# bsnl bb configuration on linux



## azaad_shri75 (Jun 16, 2010)

dear friends am unable to configure bsnl bb bridged connection on any linux, please let me know of all the possibilities to look for............


----------



## krishnandu.sarkar (Jun 16, 2010)

Just search the forum buddy.

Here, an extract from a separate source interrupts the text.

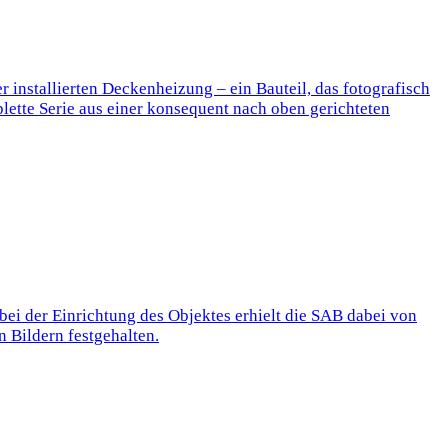
r installierten Deckenheizung – ein Bauteil, das fotografisch
plette Serie aus einer konsequent nach oben gerichteten
 bei der Einrichtung des Objektes erhielt die SAB dabei von
 Bildern festgehalten.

Lots of threads are already there on the same topic.


----------



## abhijangda (Jun 17, 2010)

i use fedora and it works fine on it!!


----------



## 6x6 (Jun 17, 2010)

use *pppoeconf* command in terminal. better is to configure modem in always on mode (PPPoE), then no settings are needed in linux.


----------



## nileshgr (Jun 17, 2010)

Bridged connection sucks.
Once your machine is online and the modem is connected to your box,
open browser and put 192.168.1.1, it will ask for username and password, both should be admin.
Then configure a PPPoE connection with username and password in the WAN interfaces section.
The VPI/VCI value should be 0/32.
Delete all other connections except the one your configured. Enable NAT on the connection and disable Firewall and QoS.
That's all, you should be connected using a DHCP configuration for your linux box.
The advantage of this setup is that, it is platform independent and you can share your connection by just plugging in a 8 port (minimum, higher ones available) switch.


----------



## azaad_shri75 (Jun 17, 2010)

thanks for your inputs, at least some one understands my plight, if I use always online connection , would it not consume bandwidth doing some back ground update without my knowledge?


----------



## nileshgr (Jun 17, 2010)

It usually doesn't consume bandwidth except for a few bytes used for authenticating the connection, and also it is possible to configure the router so that it will connect if and only if your comp sends a packet.


----------



## azaad_shri75 (Jun 17, 2010)

The Unknown said:


> It usually doesn't consume bandwidth except for a few bytes used for authenticating the connection, and also it is possible to configure the router so that it will connect if and only if your comp sends a packet.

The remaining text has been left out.